Identifying Spikes and Trends
Recently, Vanessa Blum, newsroom innovation director at ALM, and Ben Hancock, newsroom data engineer, gave me a demonstration and briefing on Trend Detection. They also provided me with a trial subscription.
“The idea with Trend Detection is that, in the backend of Radar, we’re using automation to process litigation data and generate immediate updates on newly filed litigation,” Blum told me. “What we’ve been wanting to do, and working on for the past year, is developing a mechanism to analyze the data at a higher level and identify shifts and trends within that data.”
What Trend Detection does, she said, is identify spikes in activity and unusual levels of activity in particular practice areas or industries, or in litigation against a specific company. It also looks for trends in the form of sustained upward or downward shifts in activity.
As it detects these shifts and trends, Trend Direction presents them in cards that summarize the activity and allow the reader to drill down into more detail.
The reporting of the trend is created both algorithmically and editorially, Blum said. It is first algorithmically created based on the data, the statistics and the definitions it uses. It is then reviewed and refined by human editors, who can review the underlying cases and docket information and provide added context and insight.
A key distinguishing factor about Trend Detection, Hancock said, is that it is not a research tool in which editors suspect a trend and then seek to confirm it. Rather, it is detecting trends algorithmically to surface ones that might not otherwise be seen but that are of interest to Radar’s readers.
The system is further calibrated to identify trends only when they reach a certain level of intensity, consistency and confidence level. “We’ve calibrated the system to require a certain level of intensity, a certain level of confidence, before we would surface it,” Blum said. “And then we also have editorial review.”
Customized News Feeds
For subscribers, the trends they see are filtered according to the preferences they have set. As I have previously explained, a central feature of Law.com Radar is that users are able to customize their news feeds by industries, practice areas and geographic regions, as well as for news related to specific companies and law firms.

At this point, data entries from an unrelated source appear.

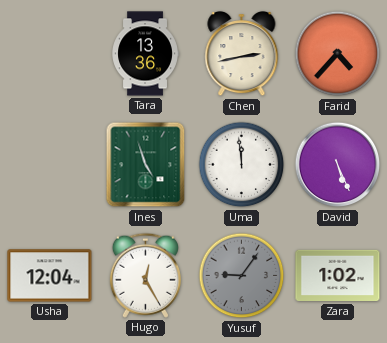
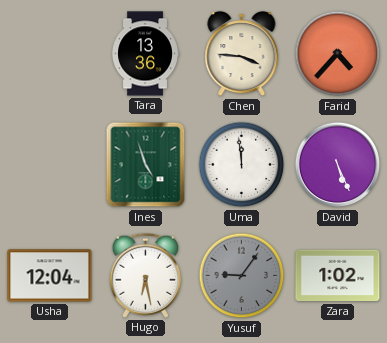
Chen: 2:43 -> 3:46
Hugo: 12:25 -> 6:28
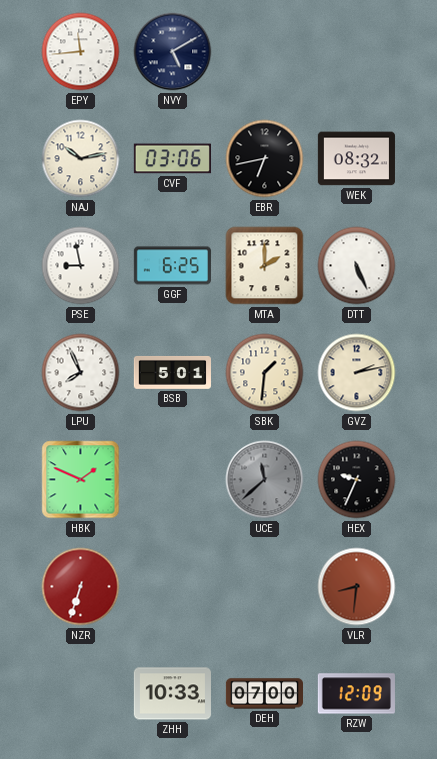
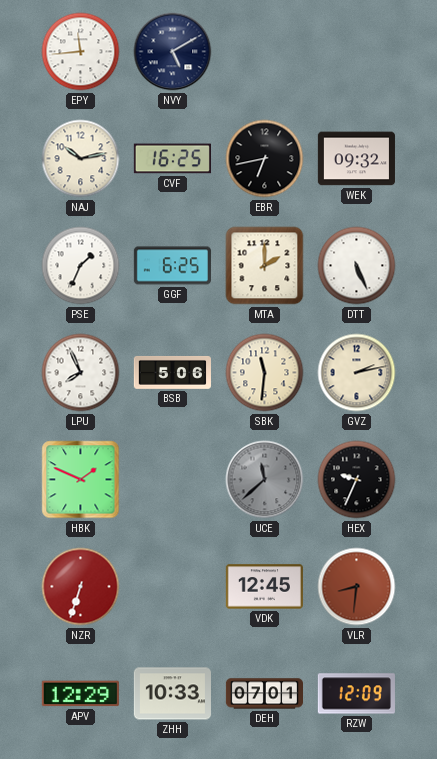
CVF: 03:06 -> 16:25
WEK: 08:32 -> 09:32
PSE: 8:58 -> 1:34
BSB: 5:01 -> 5:06
SBK: 1:31 -> 11:31
VDK: none -> 12:45
APV: none -> 12:29
DEH: 07:00 -> 07:01
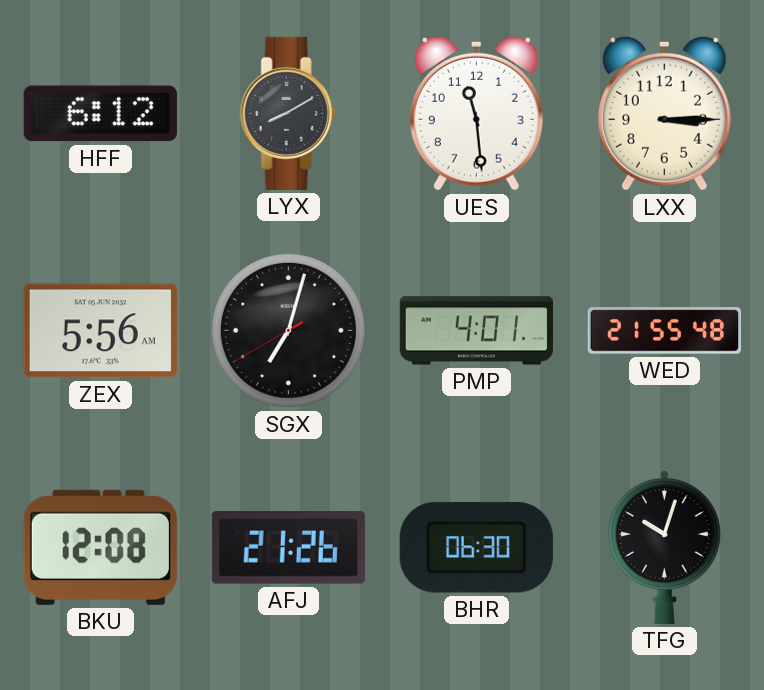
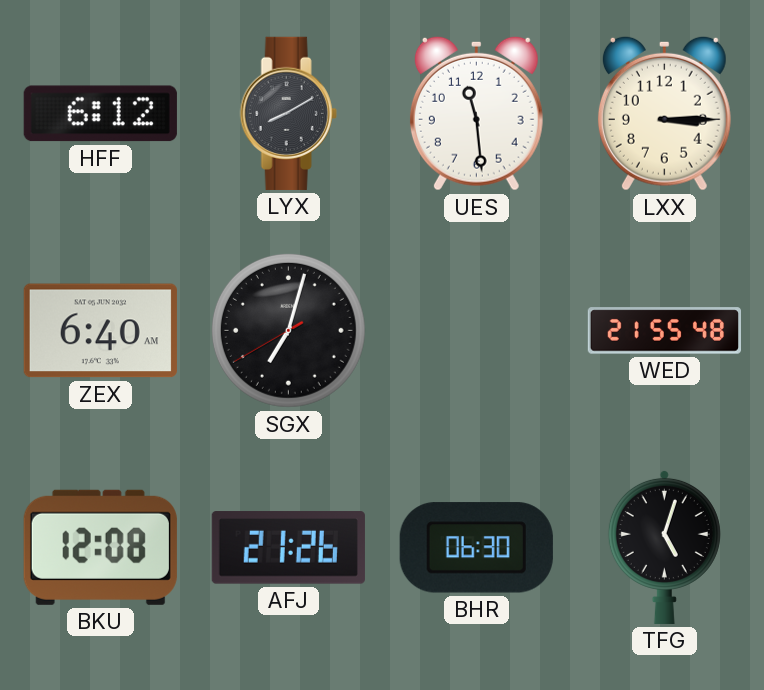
ZEX: 5:56 -> 6:40
PMP: 4:01 -> none
TFG: 10:03 -> 5:03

The card for a specific trend provides an overview of its duration, the degree of change, and the total cases involved, as well as a “Signal Strength” score, which reflects the intensity, impact and business significance of the trend on a scale of 1-10.

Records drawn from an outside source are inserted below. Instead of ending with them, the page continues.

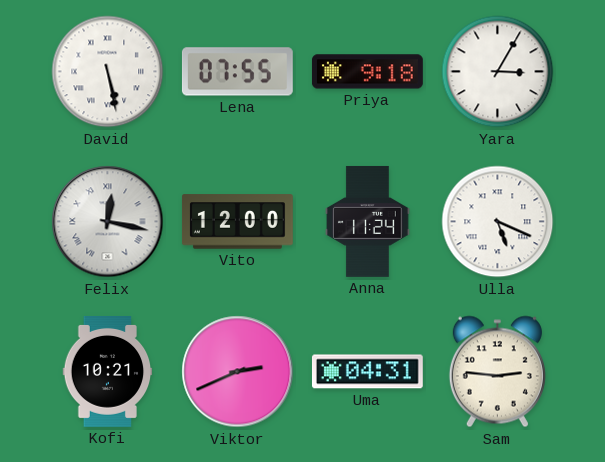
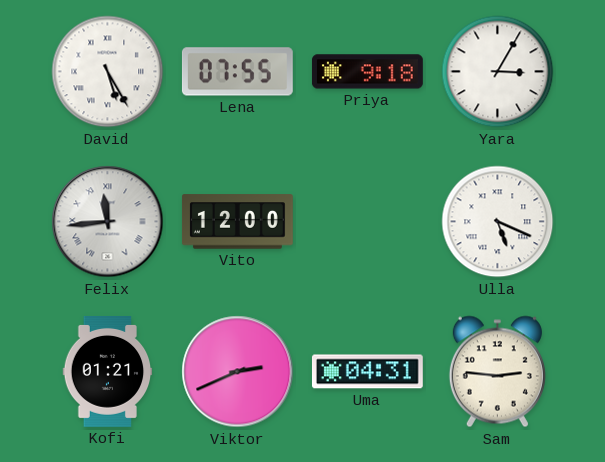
David: 5:28 -> 5:25
Felix: 12:17 -> 11:44
Anna: 11:24 -> none
Kofi: 10:21 -> 01:21
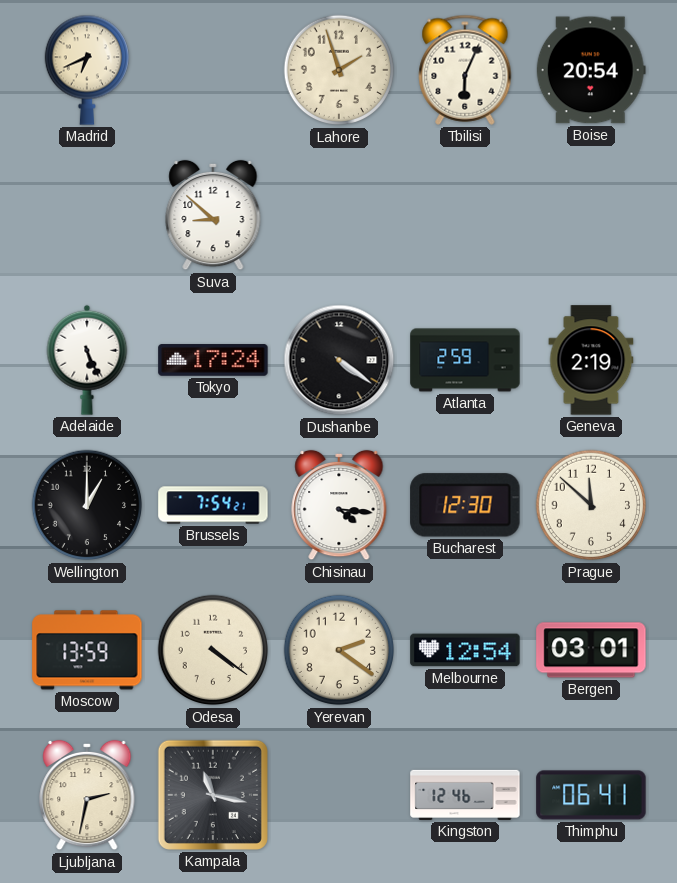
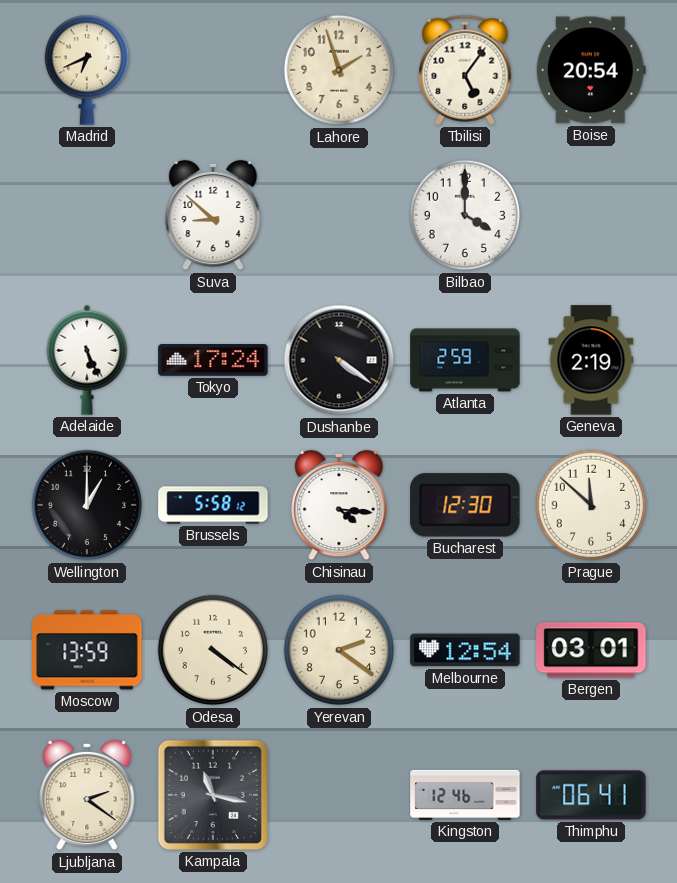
Tbilisi: 6:04 -> 5:06
Bilbao: none -> 4:00
Brussels: 7:54 -> 5:58
Ljubljana: 2:32 -> 2:21
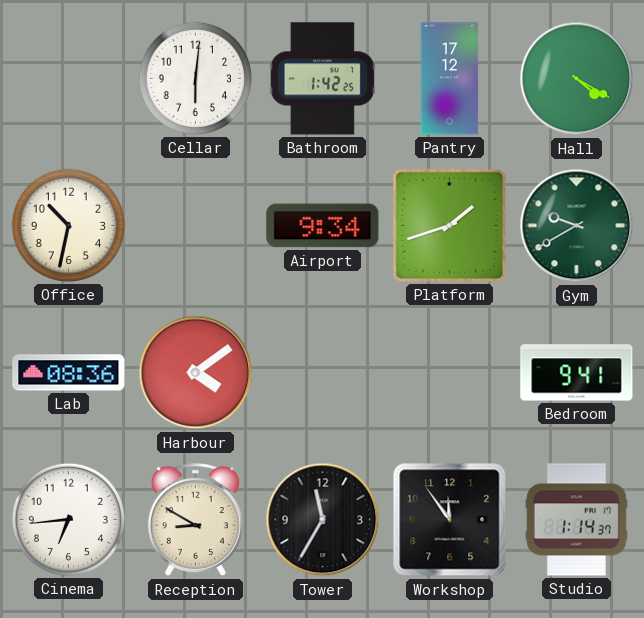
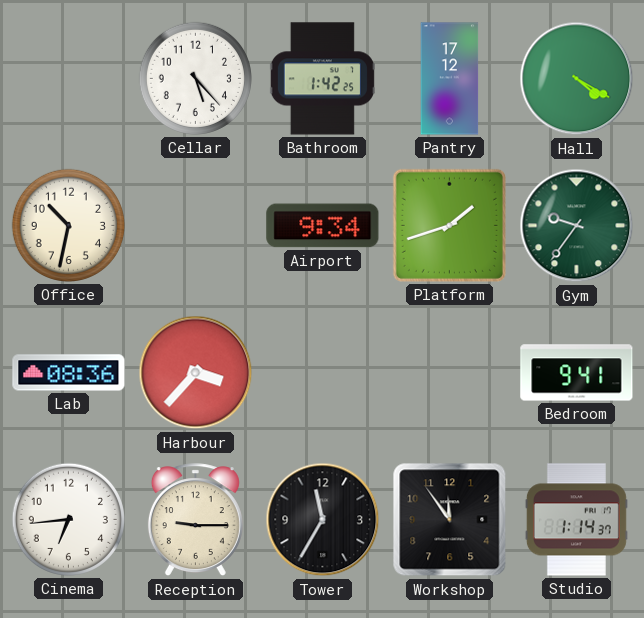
Cellar: 6:01 -> 5:23
Gym: 9:40 -> 9:36
Harbour: 4:09 -> 3:37
Reception: 8:50 -> 9:15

The card also lists the cases that underlie the trend. Clicking on any case name brings up a modal showing a summary of the case and a link to court documents.
Automating A Manual Process
So what is the value of this service to subscribers? Blum and Hancock say it is in adding a layer of efficiency to an activity many law firms already routinely perform — that of litigation surveillance and monitoring — but that they currently do using mostly manual methods.
Whether through their research departments, business development teams, or by individual litigators, law firms are watching the flow of cases for patterns, and then making business decisions or providing client advice based on that information, Blum said.
“This is an effort to automate some of that process and deliver that finding, that discovery, directly to the end user,” she said.
Hancock said Radar’s regular algorithmic reporting of litigation news was already beginning to reveal patterns, but in a drip fashion that only close followers, such as ALM’s own editors, would perceive.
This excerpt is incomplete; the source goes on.